Acting tough on overhead OFC cables, the Bruhat Bengaluru Mahanagara Palike (BBMP) had given an ultimatum to the internet service providers (ISPs) to shift underground or face a stiff penalty. The shift did take place along arterial and main roads in some areas. But several last-mile gaps remained.

The OFC shift to underground on the edge of the roads meant the cables had to share space with the utility pipes laid by the BBMP, Bangalore Water Supply and Sewerage Board (BWSSB) and Bangalore Electricity Supply Company (Bescom).

Throughout the lockdown, the civic agencies have been busy cutting roads for utility installation and maintenance. Poor coordination implied the contractors had no idea or plan to shift the conduits before earthmovers ripped them apart.

Service providers had opted to take the underground route to link servers. One of the relatively new ISPs has its servers placed 500m apart. But to link the 24 fibres emanating from each server to individual connections, it has taken the aerial route.

ISPs with a large underground footprint have been particularly hit hard by the road-cuttings.

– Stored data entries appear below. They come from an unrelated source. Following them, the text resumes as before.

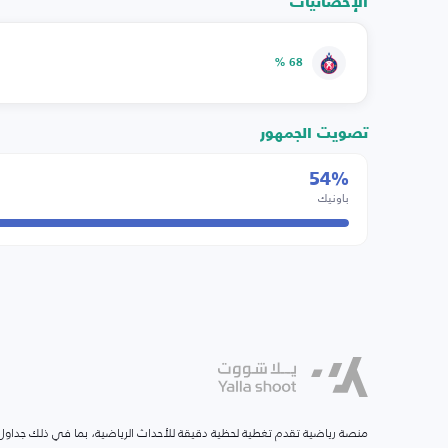
الإحصائيات
68 %
تصويت الجمهور
54%
باونيك
منصة رياضية تقدم تغطية لحظية دقيقة للأحداث الرياضية، بما في ذلك جداول ا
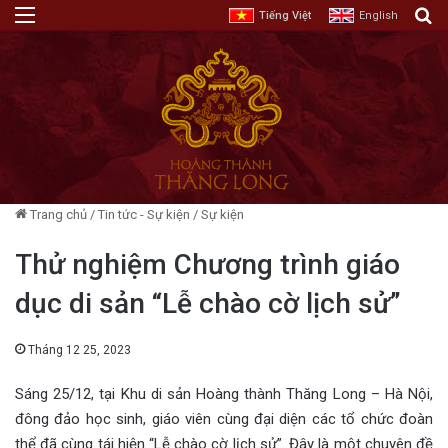
Menu
T
Tiếng Việt
English
Trang chủ
/
Tin tức - Sự kiện
/
Sự kiện
Thử nghiệm Chương trình giáo
dục di sản “Lễ chào cờ lịch sử”
Tháng 12 25, 2023
Sáng 25/12, tại Khu di sản Hoàng thành Thăng Long – Hà Nội,
đông đảo học sinh, giáo viên cùng đại diện các tổ chức đoàn
thể đã cùng tái hiện “Lễ chào cờ lịch sử”. Đây là một chuyên đề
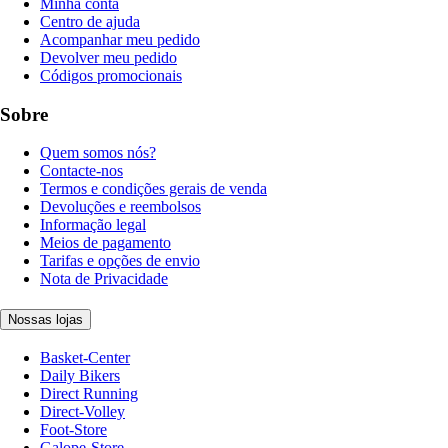
Minha conta
Centro de ajuda
Acompanhar meu pedido
Devolver meu pedido
Códigos promocionais
Sobre
Quem somos nós?
Contacte-nos
Termos e condições gerais de venda
Devoluções e reembolsos
Informação legal
Meios de pagamento
Tarifas e opções de envio
Nota de Privacidade
Nossas lojas
Basket-Center
Daily Bikers
Direct Running
Direct-Volley
Foot-Store
Galope-Store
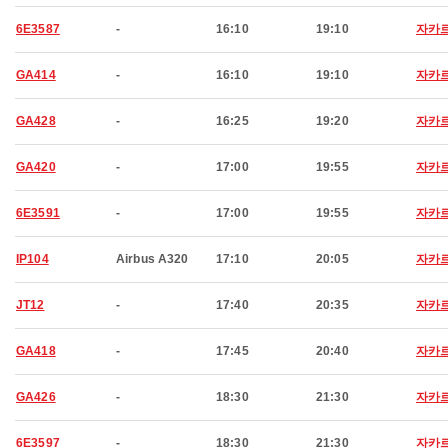
6E3587
-
16:10
19:10
자카
GA414
-
16:10
19:10
자카
GA428
-
16:25
19:20
자카
GA420
-
17:00
19:55
자카
6E3591
-
17:00
19:55
자카
IP104
Airbus A320
17:10
20:05
자카
JT12
-
17:40
20:35
자카
GA418
-
17:45
20:40
자카
GA426
-
18:30
21:30
자카
6E3597
-
18:30
21:30
자카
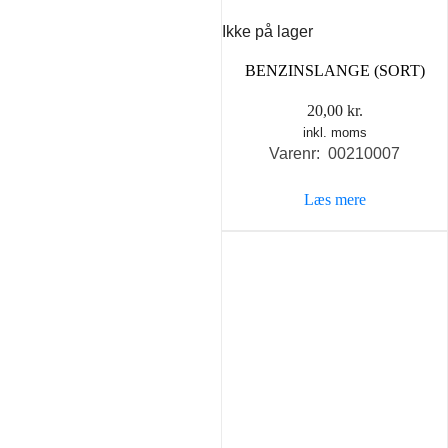
Ikke på lager
BENZINSLANGE (SORT)
20,00
kr.
inkl. moms
Varenr: 00210007
Læs mere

Preferring anonymity, the spokesperson of a leading ISP said the concerned civic agency does not communicate beforehand on a road to be cut. “We get to know of the issue only when the customer calls us. There is no coordination at all.”

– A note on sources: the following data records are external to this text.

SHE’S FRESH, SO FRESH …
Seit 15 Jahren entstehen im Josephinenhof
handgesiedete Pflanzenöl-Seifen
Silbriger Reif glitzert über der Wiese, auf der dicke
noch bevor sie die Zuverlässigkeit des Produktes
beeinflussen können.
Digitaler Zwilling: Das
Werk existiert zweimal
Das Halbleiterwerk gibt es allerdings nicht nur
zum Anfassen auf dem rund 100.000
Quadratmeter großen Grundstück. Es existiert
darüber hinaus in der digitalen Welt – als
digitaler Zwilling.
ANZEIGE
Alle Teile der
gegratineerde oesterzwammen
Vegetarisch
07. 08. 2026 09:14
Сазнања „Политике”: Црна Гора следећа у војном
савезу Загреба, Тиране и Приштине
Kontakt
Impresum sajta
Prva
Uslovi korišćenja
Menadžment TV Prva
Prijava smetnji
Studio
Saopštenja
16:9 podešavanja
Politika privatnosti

Caught in this chaotic system are consumers, whose internet use has spiked manifold during the lockdown. The rising data demand for both WFH and online classes has meant any disruption in connectivity sparks big trouble. To make it worse, broadband speeds of most ISPs have dropped due to the unprecedented domestic consumption of data.

To streamline the entire process, the ISPs and the Cellular Operators Association of India (COAI) had met Deputy Chief Minister C N Ashwath Narayan last Thursday. A top COAI official told DH that the ISPs had requested the Palike to allow them to put the fibres overhead, and later shift to conduits (PVC pipes of 4-5 inch diameter) on the road’s edge.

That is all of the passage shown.